ImportError: cannot import name 'joblib' from 'sklearn.externals'
Asked Answered
B

10

134

I am trying to load my saved model from s3 using joblib

import pandas as pd 
import numpy as np
import json
import subprocess
import sqlalchemy
from sklearn.externals import joblib

ENV = 'dev'
model_d2v = load_d2v('model_d2v_version_002', ENV)

def load_d2v(fname, env):
    model_name = fname
    if env == 'dev':
        try: 
            model=joblib.load(model_name)
        except:
            s3_base_path='s3://sd-flikku/datalake/doc2vec_model'
            path = s3_base_path+'/'+model_name
            command = "aws s3 cp {} {}".format(path,model_name).split()
            print('loading...'+model_name)
            subprocess.call(command)
            model=joblib.load(model_name)
    else:
        s3_base_path='s3://sd-flikku/datalake/doc2vec_model'
        path = s3_base_path+'/'+model_name
        command = "aws s3 cp {} {}".format(path,model_name).split()
        print('loading...'+model_name)
        subprocess.call(command)
        model=joblib.load(model_name)
    return model

But I get this error:

    from sklearn.externals import joblib
ImportError: cannot import name 'joblib' from 'sklearn.externals' (C:\Users\prane\AppData\Local\Programs\Python\Python37\lib\site-packages\sklearn\externals\__init__.py)

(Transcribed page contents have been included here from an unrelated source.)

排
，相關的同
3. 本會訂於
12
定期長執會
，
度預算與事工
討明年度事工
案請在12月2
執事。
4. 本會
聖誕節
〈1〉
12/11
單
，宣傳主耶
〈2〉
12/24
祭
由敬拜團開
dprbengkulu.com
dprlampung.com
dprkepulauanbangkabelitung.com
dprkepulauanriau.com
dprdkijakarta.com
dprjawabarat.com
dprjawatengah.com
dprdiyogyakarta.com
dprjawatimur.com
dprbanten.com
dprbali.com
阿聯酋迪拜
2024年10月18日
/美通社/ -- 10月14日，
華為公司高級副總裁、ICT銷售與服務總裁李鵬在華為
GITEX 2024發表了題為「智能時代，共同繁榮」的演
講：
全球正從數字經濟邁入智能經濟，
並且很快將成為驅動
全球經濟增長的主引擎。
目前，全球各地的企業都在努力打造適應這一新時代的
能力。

Then I tried installing joblib directly by doing

import joblib

but it gave me this error

Traceback (most recent call last):
  File "<stdin>", line 1, in <module>
  File "<stdin>", line 8, in load_d2v_from_s3
  File "/home/ec2-user/.local/lib/python3.7/site-packages/joblib/numpy_pickle.py", line 585, in load
    obj = _unpickle(fobj, filename, mmap_mode)
  File "/home/ec2-user/.local/lib/python3.7/site-packages/joblib/numpy_pickle.py", line 504, in _unpickle
    obj = unpickler.load()
  File "/usr/lib64/python3.7/pickle.py", line 1088, in load
    dispatch[key[0]](self)
  File "/usr/lib64/python3.7/pickle.py", line 1376, in load_global
    klass = self.find_class(module, name)
  File "/usr/lib64/python3.7/pickle.py", line 1426, in find_class
    __import__(module, level=0)
ModuleNotFoundError: No module named 'sklearn.externals.joblib'

Can you tell me how to solve this?

Boudicca answered 19/5, 2020 at 14:36 Comment(0)
K
66

It looks like your existing pickle save file (model_d2v_version_002) encodes a reference module in a non-standard location – a joblib that's in sklearn.externals.joblib rather than at top-level.

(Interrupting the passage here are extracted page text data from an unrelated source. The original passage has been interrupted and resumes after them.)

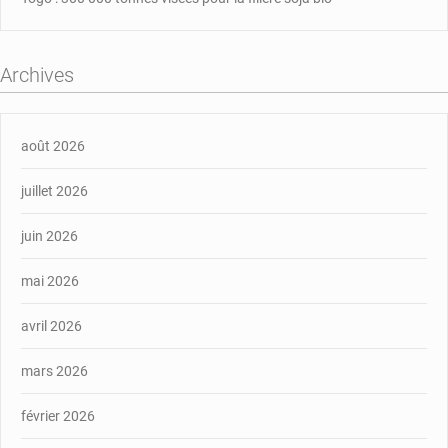
Archives
août 2026
juillet 2026
juin 2026
mai 2026
avril 2026
mars 2026
février 2026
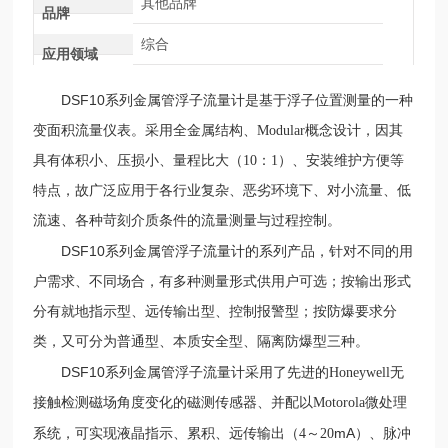
其他品牌
品牌
综合
应用领域
DSF10
系列
金属管浮子流量计是基于浮子位置测量的一种
变面积流量仪表。采用全金属结构、
Modular
概念设计，因其
具有体积小、压损小、量程比大（
10
：
1
）、安装维护方便等
特点，故广泛应用于各行业复杂、恶劣环境下、对小流量、低
流速、各种苛刻介质条件的流量测量与过程控制。
DSF10
系列
金属管浮子流量计的系列产品，针对不同的用
户需求、不同场合，有多种测量形式供用户可选；按输出形式
分有就地指示型、远传输出型、控制报警型；按防爆要求分
类，又可分为普通型、本质安全型、隔离防爆型三种。
DSF10
系列
金属管浮子流量计采用了先进的
Honeywell
无
接触检测磁场角度变化的磁测传感器、并配以
Motorola
微处理
mA
系统，可实现液晶指示、累积、远传输出（
4
～
20
）、脉冲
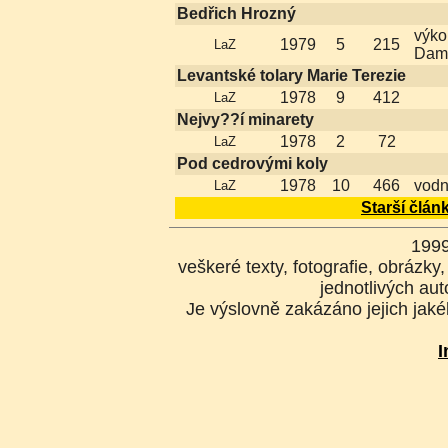
Bedřich Hrozný
výko
1979
5
215
LaZ
Dam
Levantské tolary Marie Terezie
1978
9
412
LaZ
Nejvy??í minarety
1978
2
72
LaZ
Pod cedrovými koly
1978
10
466
vodní
LaZ
Starší člán
199
veškeré texty, fotografie, obrázk
jednotlivých aut
Je výslovně zakázáno jejich jakék
I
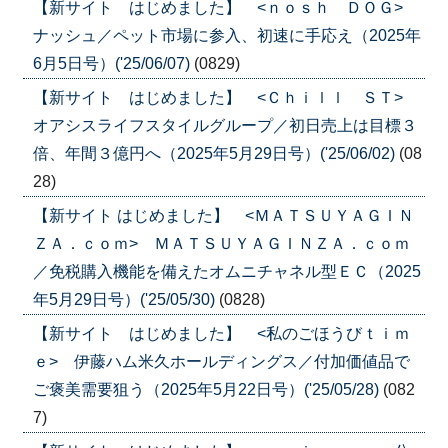
【新サイト はじめました】 <ｎｏｓｈ ＤＯＧ>
ナッシュ／ペット市場に参入、初速に手応え（2025年
6月5日号）('25/06/07)
(0829)
【新サイト はじめました】 <Ｃｈｉｌｌ ＳＴ>
オアシスライフスタイルグループ／初日売上は目標３
倍、年間３億円へ（2025年5月29日号）('25/06/02)
(08
28)
【新サイト はじめました】 <ＭＡＴＳＵＹＡＧＩＮ
ＺＡ．ｃｏｍ> ＭＡＴＳＵＹＡＧＩＮＺＡ．ｃｏｍ
／免税購入機能を備えたオムニチャネル型ＥＣ（2025
年5月29日号）('25/05/30)
(0828)
【新サイト はじめました】 <私のごほうびｔｉｍ
ｅ> 伊藤ハム米久ホールディングス／付加価値品で
ご褒美需要狙う（2025年5月22日号）('25/05/28)
(082
7)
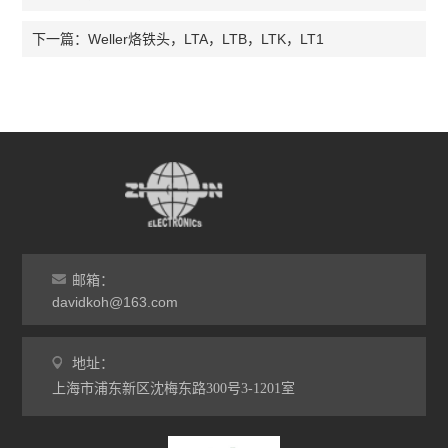
Weller烙铁头，LTA，LTB，LTK，LT1
下一篇：
邮箱：
davidkoh@163.com
地址：
上海市浦东新区沈梅东路300号3-1201室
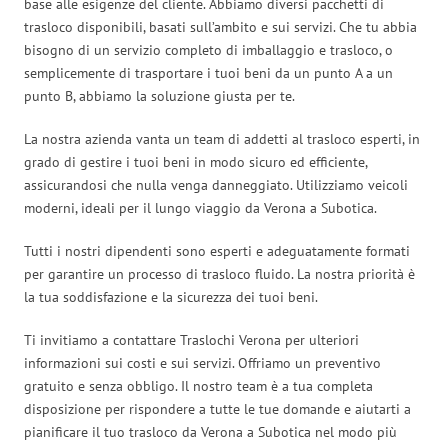
base alle esigenze del cliente. Abbiamo diversi pacchetti di
trasloco disponibili, basati sull’ambito e sui servizi. Che tu abbia
bisogno di un servizio completo di imballaggio e trasloco, o
semplicemente di trasportare i tuoi beni da un punto A a un
punto B, abbiamo la soluzione giusta per te.
La nostra azienda vanta un team di addetti al trasloco esperti, in
grado di gestire i tuoi beni in modo sicuro ed efficiente,
assicurandosi che nulla venga danneggiato. Utilizziamo veicoli
moderni, ideali per il lungo viaggio da Verona a Subotica.
Tutti i nostri dipendenti sono esperti e adeguatamente formati
per garantire un processo di trasloco fluido. La nostra priorità è
la tua soddisfazione e la sicurezza dei tuoi beni.
Ti invitiamo a contattare Traslochi Verona per ulteriori
informazioni sui costi e sui servizi. Offriamo un preventivo
gratuito e senza obbligo. Il nostro team è a tua completa
disposizione per rispondere a tutte le tue domande e aiutarti a
pianificare il tuo trasloco da Verona a Subotica nel modo più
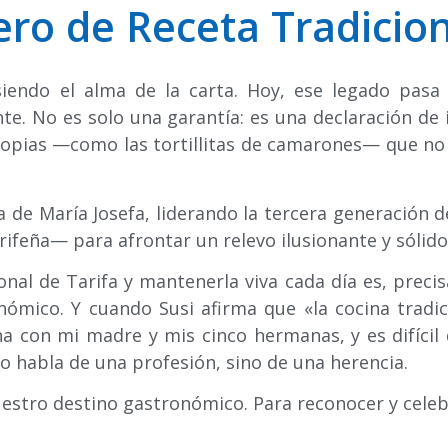
ero de Receta Tradicion
 siendo el alma de la carta. Hoy, ese legado pas
te. No es solo una garantía: es una declaración de 
ropias —como las tortillitas de camarones— que n
ta de María Josefa, liderando la tercera generación
ifeña— para afrontar un relevo ilusionante y sólido
onal de Tarifa y mantenerla viva cada día es, precis
ómico. Y cuando Susi afirma que «la cocina tradici
a con mi madre y mis cinco hermanas, y es difícil
 habla de una profesión, sino de una herencia.
uestro destino gastronómico. Para reconocer y celeb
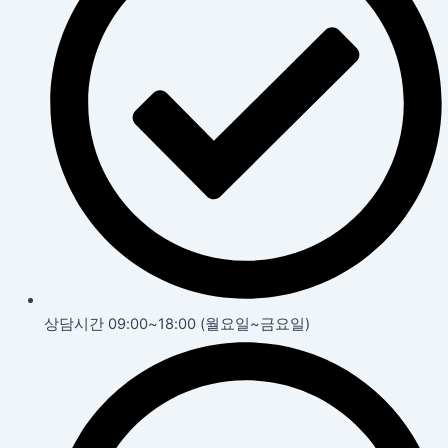
상담시간 09:00~18:00 (월요일~금요일)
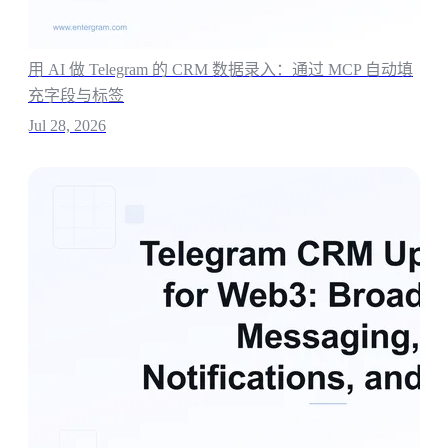
用 AI 做 Telegram 的 CRM 数据录入：通过 MCP 自动填
充字段与标签
Jul 28, 2026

The current scikit-learn documentation only talks about a top-level joblib – eg in 3.4.1 Persistence example – but I do see a reference in someone else's old issue to a DeprecationWarning in scikit-learn version 0.21 about an older scikit.external.joblib variant going away:

Python37\lib\site-packages\sklearn\externals\joblib_init_.py:15: DeprecationWarning: sklearn.externals.joblib is deprecated in 0.21 and will be removed in 0.23. Please import this functionality directly from joblib, which can be installed with: pip install joblib. If this warning is raised when loading pickled models, you may need to re-serialize those models with scikit-learn 0.21+.

'Deprecation' means marking something as inadvisable to rely-upon, as it is likely to be discontinued in a future release (often, but not always, with a recommended newer way to do the same thing).

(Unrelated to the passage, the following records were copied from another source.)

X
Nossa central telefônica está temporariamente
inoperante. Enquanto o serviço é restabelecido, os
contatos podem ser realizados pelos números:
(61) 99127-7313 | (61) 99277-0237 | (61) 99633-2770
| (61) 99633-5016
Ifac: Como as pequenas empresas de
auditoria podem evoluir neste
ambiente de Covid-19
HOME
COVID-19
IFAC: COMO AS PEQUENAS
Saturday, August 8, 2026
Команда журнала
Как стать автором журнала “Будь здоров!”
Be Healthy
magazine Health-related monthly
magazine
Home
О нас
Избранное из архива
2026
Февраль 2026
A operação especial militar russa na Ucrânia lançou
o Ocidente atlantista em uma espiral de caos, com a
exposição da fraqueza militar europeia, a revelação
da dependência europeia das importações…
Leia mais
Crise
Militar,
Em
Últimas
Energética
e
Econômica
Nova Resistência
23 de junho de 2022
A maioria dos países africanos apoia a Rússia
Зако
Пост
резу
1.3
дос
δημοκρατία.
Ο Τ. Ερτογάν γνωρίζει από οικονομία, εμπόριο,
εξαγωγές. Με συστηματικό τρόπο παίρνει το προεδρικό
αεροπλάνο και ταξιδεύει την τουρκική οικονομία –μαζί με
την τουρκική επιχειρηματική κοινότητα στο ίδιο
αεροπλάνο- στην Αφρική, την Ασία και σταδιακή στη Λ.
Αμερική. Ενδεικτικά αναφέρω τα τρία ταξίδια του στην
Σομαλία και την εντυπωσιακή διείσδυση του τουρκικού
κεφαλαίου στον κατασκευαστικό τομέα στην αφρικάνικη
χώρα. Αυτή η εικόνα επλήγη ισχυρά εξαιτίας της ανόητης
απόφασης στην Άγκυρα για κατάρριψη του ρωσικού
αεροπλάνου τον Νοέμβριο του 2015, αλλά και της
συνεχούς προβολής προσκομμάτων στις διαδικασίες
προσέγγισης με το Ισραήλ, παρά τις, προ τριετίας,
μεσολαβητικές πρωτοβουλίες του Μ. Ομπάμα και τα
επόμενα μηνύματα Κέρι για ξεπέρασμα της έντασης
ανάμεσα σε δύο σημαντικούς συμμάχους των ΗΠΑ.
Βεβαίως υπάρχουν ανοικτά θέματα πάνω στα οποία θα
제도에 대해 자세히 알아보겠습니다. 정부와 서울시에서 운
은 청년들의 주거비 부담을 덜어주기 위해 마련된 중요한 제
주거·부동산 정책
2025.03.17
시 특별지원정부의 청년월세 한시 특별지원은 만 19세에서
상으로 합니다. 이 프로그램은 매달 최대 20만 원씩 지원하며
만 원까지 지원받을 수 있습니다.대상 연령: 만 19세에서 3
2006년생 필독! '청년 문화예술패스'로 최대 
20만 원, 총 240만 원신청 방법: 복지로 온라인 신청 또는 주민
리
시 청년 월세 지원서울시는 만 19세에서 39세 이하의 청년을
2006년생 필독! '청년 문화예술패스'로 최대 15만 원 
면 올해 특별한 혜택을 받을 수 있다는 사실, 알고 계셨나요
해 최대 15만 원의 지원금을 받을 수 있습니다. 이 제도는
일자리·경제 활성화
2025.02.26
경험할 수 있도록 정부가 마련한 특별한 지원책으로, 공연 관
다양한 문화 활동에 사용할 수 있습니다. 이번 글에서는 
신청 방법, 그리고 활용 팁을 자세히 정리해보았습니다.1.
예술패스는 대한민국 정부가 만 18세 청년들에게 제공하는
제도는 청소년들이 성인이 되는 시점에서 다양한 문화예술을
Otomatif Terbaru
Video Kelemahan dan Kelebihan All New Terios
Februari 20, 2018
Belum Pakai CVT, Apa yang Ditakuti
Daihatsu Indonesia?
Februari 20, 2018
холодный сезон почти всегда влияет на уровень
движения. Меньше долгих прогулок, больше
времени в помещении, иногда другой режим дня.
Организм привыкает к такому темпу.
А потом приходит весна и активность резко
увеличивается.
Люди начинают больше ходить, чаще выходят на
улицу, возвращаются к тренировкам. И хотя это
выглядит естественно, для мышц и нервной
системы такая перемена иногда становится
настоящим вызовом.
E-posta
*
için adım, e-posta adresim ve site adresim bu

I suspect your model_d2v_version_002 file was saved from an older version of scikit-learn, and you're now using scikit-learn (aka sklearn) version 0.23+ which has totally removed the sklearn.external.joblib variation. Thus your file can't be directly or easily loaded to your current environment.

But, per the DeprecationWarning, you can probably temporarily use an older scikit-learn version to load the file the old way once, then re-save it with the now-preferred way. Given the warning info, this would probably require scikit-learn version 0.21.x or 0.22.x, but if you know exactly which version your model_d2v_version_002 file was saved from, I'd try to use that. The steps would roughly be:

  • create a temporary working environment (or roll back your current working environment) with the older sklearn

  • do imports something like:

import sklearn.external.joblib as extjoblib
import joblib
  • extjoblib.load() your old file as you'd planned, but then immediately re-joblib.dump() the file using the top-level joblib. (You likely want to use a distinct name, to keep the older file around, just in case.)

  • move/update to your real, modern environment, and only import joblib (top level) to use joblib.load() - no longer having any references to `sklearn.external.joblib' in either your code, or your stored pickle files.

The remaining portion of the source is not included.